(Collected data)

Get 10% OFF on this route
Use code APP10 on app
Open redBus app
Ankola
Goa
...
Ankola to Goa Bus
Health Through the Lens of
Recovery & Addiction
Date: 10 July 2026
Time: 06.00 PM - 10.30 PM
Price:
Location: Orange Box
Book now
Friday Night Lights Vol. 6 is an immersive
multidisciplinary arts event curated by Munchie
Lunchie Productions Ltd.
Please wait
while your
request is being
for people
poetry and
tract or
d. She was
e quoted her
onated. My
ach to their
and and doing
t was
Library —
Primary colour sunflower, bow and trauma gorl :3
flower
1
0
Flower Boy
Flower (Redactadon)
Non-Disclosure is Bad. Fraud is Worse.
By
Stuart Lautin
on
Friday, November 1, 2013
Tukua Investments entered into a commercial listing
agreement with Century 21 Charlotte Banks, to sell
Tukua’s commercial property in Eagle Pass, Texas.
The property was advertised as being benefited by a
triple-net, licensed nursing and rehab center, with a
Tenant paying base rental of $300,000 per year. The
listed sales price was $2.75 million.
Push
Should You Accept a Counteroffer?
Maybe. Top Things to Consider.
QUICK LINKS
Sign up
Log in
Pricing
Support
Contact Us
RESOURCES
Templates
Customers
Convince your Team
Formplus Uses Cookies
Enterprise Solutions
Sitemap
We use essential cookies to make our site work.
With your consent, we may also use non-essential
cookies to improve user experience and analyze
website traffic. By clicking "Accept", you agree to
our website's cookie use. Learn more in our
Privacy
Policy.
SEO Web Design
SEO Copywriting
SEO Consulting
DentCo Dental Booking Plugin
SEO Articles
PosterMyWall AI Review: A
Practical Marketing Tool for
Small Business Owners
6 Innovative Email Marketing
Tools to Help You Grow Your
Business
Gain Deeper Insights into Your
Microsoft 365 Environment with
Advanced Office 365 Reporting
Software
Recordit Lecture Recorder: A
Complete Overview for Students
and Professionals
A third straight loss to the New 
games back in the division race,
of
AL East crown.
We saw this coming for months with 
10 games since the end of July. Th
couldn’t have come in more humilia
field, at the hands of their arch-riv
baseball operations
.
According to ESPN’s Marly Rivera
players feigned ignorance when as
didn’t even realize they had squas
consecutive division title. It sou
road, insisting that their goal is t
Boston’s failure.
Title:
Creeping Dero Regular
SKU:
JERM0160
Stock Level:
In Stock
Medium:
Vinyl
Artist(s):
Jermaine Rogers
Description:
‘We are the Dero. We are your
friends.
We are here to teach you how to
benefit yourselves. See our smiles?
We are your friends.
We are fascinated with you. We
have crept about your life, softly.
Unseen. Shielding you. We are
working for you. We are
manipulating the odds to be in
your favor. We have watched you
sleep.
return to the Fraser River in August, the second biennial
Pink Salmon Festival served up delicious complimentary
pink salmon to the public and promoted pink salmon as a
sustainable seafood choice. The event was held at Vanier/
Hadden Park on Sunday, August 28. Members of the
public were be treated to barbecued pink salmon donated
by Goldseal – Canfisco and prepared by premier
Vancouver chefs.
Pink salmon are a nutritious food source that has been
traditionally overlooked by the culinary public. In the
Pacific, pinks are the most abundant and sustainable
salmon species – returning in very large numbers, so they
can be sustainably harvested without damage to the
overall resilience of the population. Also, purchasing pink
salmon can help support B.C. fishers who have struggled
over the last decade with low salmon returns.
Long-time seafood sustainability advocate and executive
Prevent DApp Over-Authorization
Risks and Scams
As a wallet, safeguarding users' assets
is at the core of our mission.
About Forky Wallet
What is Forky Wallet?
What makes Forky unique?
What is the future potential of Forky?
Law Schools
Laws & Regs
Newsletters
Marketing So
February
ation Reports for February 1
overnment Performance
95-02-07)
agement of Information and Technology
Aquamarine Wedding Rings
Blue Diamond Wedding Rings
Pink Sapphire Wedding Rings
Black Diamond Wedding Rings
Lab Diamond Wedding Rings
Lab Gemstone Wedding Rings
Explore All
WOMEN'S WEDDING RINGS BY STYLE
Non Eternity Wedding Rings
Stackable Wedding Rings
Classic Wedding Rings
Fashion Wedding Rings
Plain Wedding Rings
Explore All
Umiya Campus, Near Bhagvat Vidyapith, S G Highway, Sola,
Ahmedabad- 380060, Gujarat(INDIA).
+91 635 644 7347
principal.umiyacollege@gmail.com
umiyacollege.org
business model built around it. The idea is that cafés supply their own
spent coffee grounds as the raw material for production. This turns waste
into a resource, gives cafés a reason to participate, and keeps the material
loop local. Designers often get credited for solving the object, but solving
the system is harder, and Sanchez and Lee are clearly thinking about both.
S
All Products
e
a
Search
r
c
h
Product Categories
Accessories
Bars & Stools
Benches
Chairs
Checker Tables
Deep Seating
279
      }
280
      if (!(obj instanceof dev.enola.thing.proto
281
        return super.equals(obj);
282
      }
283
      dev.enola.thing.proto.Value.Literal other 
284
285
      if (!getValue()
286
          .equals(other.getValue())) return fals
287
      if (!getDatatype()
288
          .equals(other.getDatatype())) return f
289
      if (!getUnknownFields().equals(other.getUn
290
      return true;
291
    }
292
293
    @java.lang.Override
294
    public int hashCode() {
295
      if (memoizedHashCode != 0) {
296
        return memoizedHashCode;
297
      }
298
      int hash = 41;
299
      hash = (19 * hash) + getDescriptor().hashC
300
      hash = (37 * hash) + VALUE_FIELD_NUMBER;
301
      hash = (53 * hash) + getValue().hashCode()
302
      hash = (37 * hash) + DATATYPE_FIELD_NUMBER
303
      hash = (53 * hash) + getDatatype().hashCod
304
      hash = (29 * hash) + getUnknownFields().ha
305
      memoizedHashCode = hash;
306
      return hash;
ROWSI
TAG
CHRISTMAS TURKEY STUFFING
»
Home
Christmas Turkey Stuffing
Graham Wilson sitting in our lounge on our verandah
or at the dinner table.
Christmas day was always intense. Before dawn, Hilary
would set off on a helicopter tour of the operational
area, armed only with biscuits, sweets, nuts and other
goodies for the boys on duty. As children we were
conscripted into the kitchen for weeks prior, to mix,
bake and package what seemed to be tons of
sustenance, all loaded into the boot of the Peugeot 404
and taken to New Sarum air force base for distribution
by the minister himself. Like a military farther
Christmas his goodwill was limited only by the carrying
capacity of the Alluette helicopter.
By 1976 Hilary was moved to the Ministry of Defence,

## Task prompt
Both the line containing "Maybe. Top Things to Consider." and the line containing "public were be" belong in the answer. Print them and every line above that falls between them exactly, and no others.

## Answer section
Maybe. Top Things to Consider.
QUICK LINKS
Sign up
Log in
Pricing
Support
Contact Us
RESOURCES
Templates
Customers
Convince your Team
Formplus Uses Cookies
Enterprise Solutions
Sitemap
We use essential cookies to make our site work.
With your consent, we may also use non-essential
cookies to improve user experience and analyze
website traffic. By clicking "Accept", you agree to
our website's cookie use. Learn more in our
Privacy
Policy.
SEO Web Design
SEO Copywriting
SEO Consulting
DentCo Dental Booking Plugin
SEO Articles
PosterMyWall AI Review: A
Practical Marketing Tool for
Small Business Owners
6 Innovative Email Marketing
Tools to Help You Grow Your
Business
Gain Deeper Insights into Your
Microsoft 365 Environment with
Advanced Office 365 Reporting
Software
Recordit Lecture Recorder: A
Complete Overview for Students
and Professionals
A third straight loss to the New 
games back in the division race,
of
AL East crown.
We saw this coming for months with 
10 games since the end of July. Th
couldn’t have come in more humilia
field, at the hands of their arch-riv
baseball operations
.
According to ESPN’s Marly Rivera
players feigned ignorance when as
didn’t even realize they had squas
consecutive division title. It sou
road, insisting that their goal is t
Boston’s failure.
Title:
Creeping Dero Regular
SKU:
JERM0160
Stock Level:
In Stock
Medium:
Vinyl
Artist(s):
Jermaine Rogers
Description:
‘We are the Dero. We are your
friends.
We are here to teach you how to
benefit yourselves. See our smiles?
We are your friends.
We are fascinated with you. We
have crept about your life, softly.
Unseen. Shielding you. We are
working for you. We are
manipulating the odds to be in
your favor. We have watched you
sleep.
return to the Fraser River in August, the second biennial
Pink Salmon Festival served up delicious complimentary
pink salmon to the public and promoted pink salmon as a
sustainable seafood choice. The event was held at Vanier/
Hadden Park on Sunday, August 28. Members of the
public were be treated to barbecued pink salmon donated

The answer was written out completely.